This is the first of a series of posts where I explain some fundamental statistical concepts. Statistics has a reputation for being a) complicated, b) boring, or c) both complicated and boring.
Having an understanding of statistics is useful and actually, quite straightforward. If you take the trouble to find out what these essential concepts are, you’ll already be ahead of most people…
Another misconception is that statistics is all about predicting the future, or forecasting, using bizarre mathematical equations. It is possible to use statistics for forecasting, and that is referred to as inferential statistics – we use some data to infer a future outcome.
When we have some data to analyse, for example for a report, we use descriptive statistics.
One common example of a descriptive statistic is average. We use averages to get a sense of a ‘typical’ value when there is a set of values to choose from. This is typically the mean of a set of numbers (all the values summed together, and then divided by the total number of values in the sample), though it could be the median (the central value of a ranked set of values), or the mode (the value that occurs most frequently in a set).

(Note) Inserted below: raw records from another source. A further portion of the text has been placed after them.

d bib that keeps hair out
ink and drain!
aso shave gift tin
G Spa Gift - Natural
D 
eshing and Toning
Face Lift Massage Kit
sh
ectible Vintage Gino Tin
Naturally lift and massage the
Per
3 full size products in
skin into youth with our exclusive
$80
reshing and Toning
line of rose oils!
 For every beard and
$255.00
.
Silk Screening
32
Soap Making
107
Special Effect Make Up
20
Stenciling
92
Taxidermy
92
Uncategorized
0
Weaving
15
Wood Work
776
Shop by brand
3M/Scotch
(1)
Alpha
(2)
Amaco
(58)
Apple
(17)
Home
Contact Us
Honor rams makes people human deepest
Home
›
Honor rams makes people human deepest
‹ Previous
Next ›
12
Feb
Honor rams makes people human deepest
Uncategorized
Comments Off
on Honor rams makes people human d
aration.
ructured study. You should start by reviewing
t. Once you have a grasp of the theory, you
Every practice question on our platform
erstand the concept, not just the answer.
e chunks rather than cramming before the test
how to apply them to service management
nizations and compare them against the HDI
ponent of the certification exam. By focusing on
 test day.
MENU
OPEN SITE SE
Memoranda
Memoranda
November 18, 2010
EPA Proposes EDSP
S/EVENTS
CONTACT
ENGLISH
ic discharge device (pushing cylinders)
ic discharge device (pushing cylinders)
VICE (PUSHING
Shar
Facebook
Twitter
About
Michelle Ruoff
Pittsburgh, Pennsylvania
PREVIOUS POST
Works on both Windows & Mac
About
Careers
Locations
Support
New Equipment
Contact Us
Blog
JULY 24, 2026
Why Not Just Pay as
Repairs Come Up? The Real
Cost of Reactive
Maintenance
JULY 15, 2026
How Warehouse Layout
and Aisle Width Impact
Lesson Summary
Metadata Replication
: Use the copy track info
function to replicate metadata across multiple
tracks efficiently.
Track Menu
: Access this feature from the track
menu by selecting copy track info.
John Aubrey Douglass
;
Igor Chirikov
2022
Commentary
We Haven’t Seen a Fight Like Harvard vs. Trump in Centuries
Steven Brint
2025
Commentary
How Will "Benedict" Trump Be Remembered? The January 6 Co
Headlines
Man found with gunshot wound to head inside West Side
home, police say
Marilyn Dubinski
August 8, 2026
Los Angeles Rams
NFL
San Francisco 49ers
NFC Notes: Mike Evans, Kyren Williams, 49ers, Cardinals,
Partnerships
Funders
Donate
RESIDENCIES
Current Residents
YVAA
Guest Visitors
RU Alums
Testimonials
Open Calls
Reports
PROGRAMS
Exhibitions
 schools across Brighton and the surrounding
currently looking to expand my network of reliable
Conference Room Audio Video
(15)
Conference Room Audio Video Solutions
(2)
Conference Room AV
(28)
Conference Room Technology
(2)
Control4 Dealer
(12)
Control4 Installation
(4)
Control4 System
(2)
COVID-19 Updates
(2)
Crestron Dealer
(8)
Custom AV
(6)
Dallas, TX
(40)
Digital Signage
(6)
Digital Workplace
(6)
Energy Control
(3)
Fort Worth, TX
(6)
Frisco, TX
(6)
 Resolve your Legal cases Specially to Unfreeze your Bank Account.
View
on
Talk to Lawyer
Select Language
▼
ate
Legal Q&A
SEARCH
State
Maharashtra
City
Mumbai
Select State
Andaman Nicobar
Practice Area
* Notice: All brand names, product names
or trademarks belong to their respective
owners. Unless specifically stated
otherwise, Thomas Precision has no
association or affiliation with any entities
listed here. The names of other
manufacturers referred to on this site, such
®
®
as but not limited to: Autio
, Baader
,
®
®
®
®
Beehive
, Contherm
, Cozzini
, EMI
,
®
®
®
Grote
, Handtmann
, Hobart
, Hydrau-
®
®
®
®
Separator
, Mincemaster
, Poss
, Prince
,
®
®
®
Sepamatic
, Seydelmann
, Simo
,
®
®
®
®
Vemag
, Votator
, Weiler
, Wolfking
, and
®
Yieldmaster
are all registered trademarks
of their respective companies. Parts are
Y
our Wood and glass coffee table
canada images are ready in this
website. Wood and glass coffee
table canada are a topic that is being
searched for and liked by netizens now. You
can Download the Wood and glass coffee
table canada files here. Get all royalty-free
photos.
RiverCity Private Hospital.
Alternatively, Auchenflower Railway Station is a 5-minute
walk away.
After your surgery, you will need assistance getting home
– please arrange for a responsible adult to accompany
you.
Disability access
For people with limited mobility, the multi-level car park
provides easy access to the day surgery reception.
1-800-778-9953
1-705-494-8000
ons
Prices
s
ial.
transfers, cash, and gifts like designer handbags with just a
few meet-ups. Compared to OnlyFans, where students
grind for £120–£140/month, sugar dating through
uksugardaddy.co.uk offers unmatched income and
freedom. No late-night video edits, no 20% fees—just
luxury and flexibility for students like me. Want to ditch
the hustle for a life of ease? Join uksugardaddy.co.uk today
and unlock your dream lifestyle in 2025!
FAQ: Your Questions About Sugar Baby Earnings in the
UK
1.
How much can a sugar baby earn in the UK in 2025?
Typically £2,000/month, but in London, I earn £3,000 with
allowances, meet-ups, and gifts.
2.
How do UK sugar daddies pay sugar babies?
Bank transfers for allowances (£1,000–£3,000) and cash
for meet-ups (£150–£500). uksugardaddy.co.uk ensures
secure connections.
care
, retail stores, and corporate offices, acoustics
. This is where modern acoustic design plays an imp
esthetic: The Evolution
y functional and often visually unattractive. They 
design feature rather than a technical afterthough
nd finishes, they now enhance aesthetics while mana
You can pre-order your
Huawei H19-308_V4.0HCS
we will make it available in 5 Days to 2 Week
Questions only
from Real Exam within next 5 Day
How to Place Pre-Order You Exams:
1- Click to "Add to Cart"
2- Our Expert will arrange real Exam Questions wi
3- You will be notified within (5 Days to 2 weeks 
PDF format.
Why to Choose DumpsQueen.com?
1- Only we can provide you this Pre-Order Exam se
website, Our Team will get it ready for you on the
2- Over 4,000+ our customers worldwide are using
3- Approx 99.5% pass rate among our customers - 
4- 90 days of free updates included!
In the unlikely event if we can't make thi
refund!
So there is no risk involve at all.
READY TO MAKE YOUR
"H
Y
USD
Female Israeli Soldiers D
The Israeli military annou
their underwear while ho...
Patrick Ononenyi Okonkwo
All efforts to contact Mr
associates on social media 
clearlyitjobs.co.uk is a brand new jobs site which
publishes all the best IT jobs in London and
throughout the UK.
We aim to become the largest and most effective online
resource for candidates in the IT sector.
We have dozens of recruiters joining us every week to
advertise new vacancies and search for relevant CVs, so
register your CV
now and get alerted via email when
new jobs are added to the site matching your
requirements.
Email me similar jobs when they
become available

If we have some temperature data from an industrial process, we might want to take the mean of that data to see what the general temperature is over a period of time.
If we calculated the median of the temperature data, we would be looking for the central value. Why might that be important? Well, if the data has a few values that are much higher than the rest (perhaps a tool went blunt and the cutting temperature increased rapidly), the high values would actually inflate the mean, and distort our view of most of the rest of the data. In such a case, the median is appropriate.
If we are interested in the most common temperature value – when the process has reached operating conditions for instance – then the mode is the average we are seeking.
However, if there is one term that separates those-who-know from those-who-don’t-know, it is standard deviation.
The standard deviation is a measure of how far the values in a data set are spread out. If the standard deviation is high, it means that generally the values are further away from the mean, and that is represented by a flat distribution. Conversely, a low standard deviation means that the values are close to the mean, so the dispersion is less. How is this useful?
When we are monitoring real-life processes, the data is not all neat and tidy. There are natural variations in the values that are recorded. When we look at such data, we need to be able to observe which values are acceptable, and those that are outside some arbitrary limits, otherwise referred to as outliers.
If the process temperature mean is 52 degrees celsius, with a standard deviation of 2 degrees we can say that:
- 1 standard deviation would represent 50 degrees to 54 degrees. This range accounts for 68.3% of the total distribution of values;
- 2 standard deviations is all of the values between 48 degrees and 56 degrees, which is 95.4% of the distribution;
- 3 standard deviations is virtually all of the values – 99.7%.
One practical example of descriptive statistics in manufacturing is Lean Six Sigma. The Greek lower case symbol for standard deviation is sigma; as we have seen above, six of the standard deviations represents 99.7% of the values that are either side of the mean.
Six sigma is therefore a powerful concept when analysing process data.
Comprehending these fundamental statistical concepts is the key to getting the most out of IIoT implementations. Initially it may be about producing reports that are meaningful and aid your understanding of the process that you are monitoring. The next stage is to have your IIoT devices produce not only the data, but also real-time descriptive statistics. Such statistics can then be used as the basis of triggers or alerts to intervene, which might support quality assurance for example.
If your devices already do this, then at least you can understand how the data is being reported, and that will help you think about the opportunities to use data from more than one process to inform your decisions.